**EXERCISE DATA**
_____

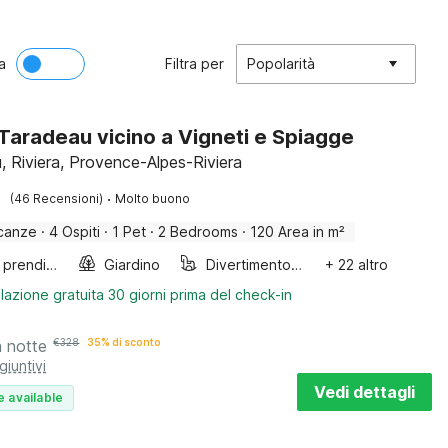
a
Filtra per
Popolarità
a Taradeau vicino a Vigneti e Spiagge
, Riviera, Provence-Alpes-Riviera
·
(46 Recensioni)
Molto buono
canze
·
4 Ospiti
·
1 Pet
·
2 Bedrooms
·
120 Area in m²
Lettini prendisole
Giardino
Divertimento per bambini
+ 22 altro
lazione gratuita 30 giorni prima del check-in
a notte
€
328
35% di sconto
giuntivi
Vedi dettagli
e available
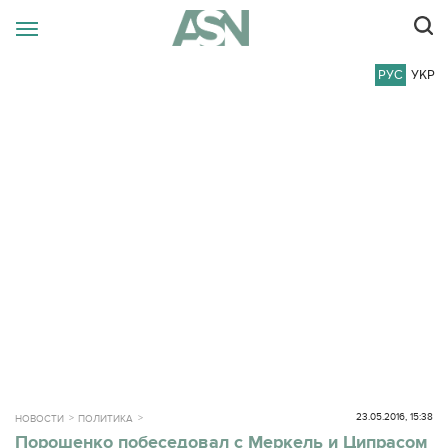
РУС
УКР
23.05.2016, 15:38
НОВОСТИ
ПОЛИТИКА
Порошенко побеседовал с Меркель и Ципрасом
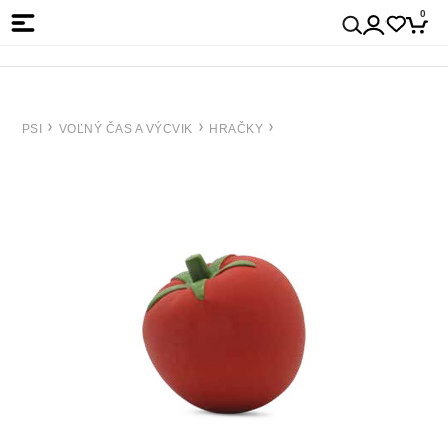
0
PSI
VOĽNÝ ČAS A VÝCVIK
HRAČKY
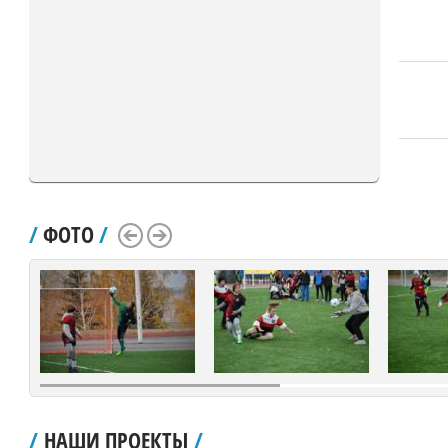
/
ФОТО
/
Scroll Left
Scroll Right
/
НАШИ ПРОЕКТЫ
/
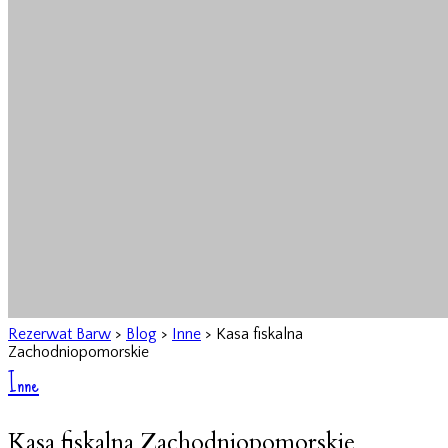
Rezerwat Barw
>
Blog
>
Inne
>
Kasa fiskalna
Zachodniopomorskie
Inne
Kasa fiskalna Zachodniopomorskie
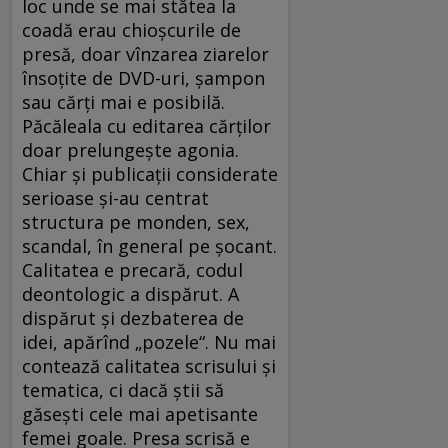
loc unde se mai stătea la
coadă erau chioşcurile de
presă, doar vînzarea ziarelor
însoţite de DVD-uri, şampon
sau cărţi mai e posibilă.
Păcăleala cu editarea cărţilor
doar prelungeşte agonia.
Chiar şi publicaţii considerate
serioase şi-au centrat
structura pe monden, sex,
scandal, în general pe şocant.
Calitatea e precară, codul
deontologic a dispărut. A
dispărut şi dezbaterea de
idei, apărînd „pozele“. Nu mai
contează calitatea scrisului şi
tematica, ci dacă ştii să
găseşti cele mai apetisante
femei goale. Presa scrisă e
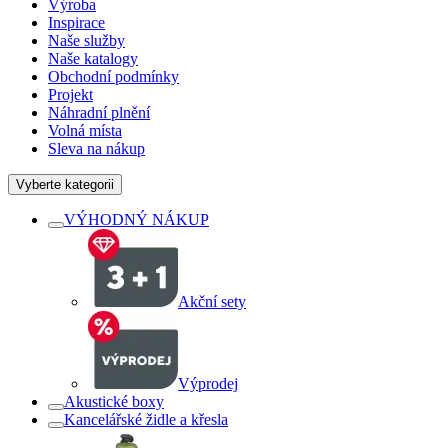
Výroba
Inspirace
Naše služby
Naše katalogy
Obchodní podmínky
Projekt
Náhradní plnění
Volná místa
Sleva na nákup
Vyberte kategorii
VÝHODNÝ NÁKUP
Akční sety
Výprodej
Akustické boxy
Kancelářské židle a křesla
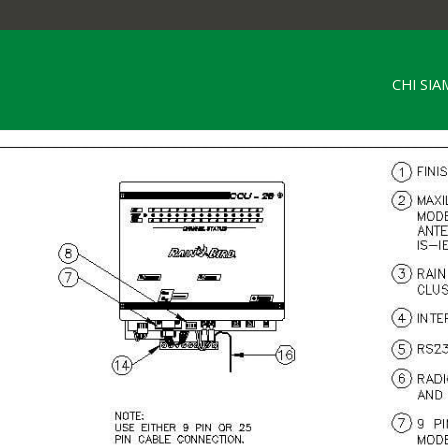
CHI SI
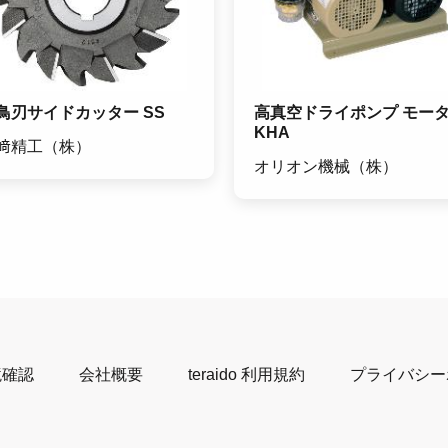
鳥刃サイドカッター SS
高真空ドライポンプ モー
KHA
﨑精工（株）
オリオン機械（株）
境確認
会社概要
teraido 利用規約
プライバシー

_____

**TRY IT**
When you restate the listing, keep every word as it is and drop the pictures.

**RESULT OF THE EXERCISE**
a
Filtra per
Popolarità
a Taradeau vicino a Vigneti e Spiagge
, Riviera, Provence-Alpes-Riviera
·
(46 Recensioni)
Molto buono
canze
·
4 Ospiti
·
1 Pet
·
2 Bedrooms
·
120 Area in m²
Lettini prendisole
Giardino
Divertimento per bambini
+ 22 altro
lazione gratuita 30 giorni prima del check-in
a notte
€
328
35% di sconto
giuntivi
Vedi dettagli
e available
РУС
УКР
23.05.2016, 15:38
НОВОСТИ
ПОЛИТИКА
Порошенко побеседовал с Меркель и Ципрасом
0
PSI
VOĽNÝ ČAS A VÝCVIK
HRAČKY
/
ФОТО
/
Scroll Left
Scroll Right
/
НАШИ ПРОЕКТЫ
/
Rezerwat Barw
>
Blog
>
Inne
>
Kasa fiskalna
Zachodniopomorskie
Inne
Kasa fiskalna Zachodniopomorskie
loc unde se mai stătea la
coadă erau chioşcurile de
presă, doar vînzarea ziarelor
însoţite de DVD-uri, şampon
sau cărţi mai e posibilă.
Păcăleala cu editarea cărţilor
doar prelungeşte agonia.
Chiar şi publicaţii considerate
serioase şi-au centrat
structura pe monden, sex,
scandal, în general pe şocant.
Calitatea e precară, codul
deontologic a dispărut. A
dispărut şi dezbaterea de
idei, apărînd „pozele“. Nu mai
contează calitatea scrisului şi
tematica, ci dacă ştii să
găseşti cele mai apetisante
femei goale. Presa scrisă e
Výroba
Inspirace
Naše služby
Naše katalogy
Obchodní podmínky
Projekt
Náhradní plnění
Volná místa
Sleva na nákup
Vyberte kategorii
VÝHODNÝ NÁKUP
Akční sety
Výprodej
Akustické boxy
Kancelářské židle a křesla
CHI SI
鳥刃サイドカッター SS
高真空ドライポンプ モー
KHA
﨑精工（株）
オリオン機械（株）
境確認
会社概要
teraido 利用規約
プライバシー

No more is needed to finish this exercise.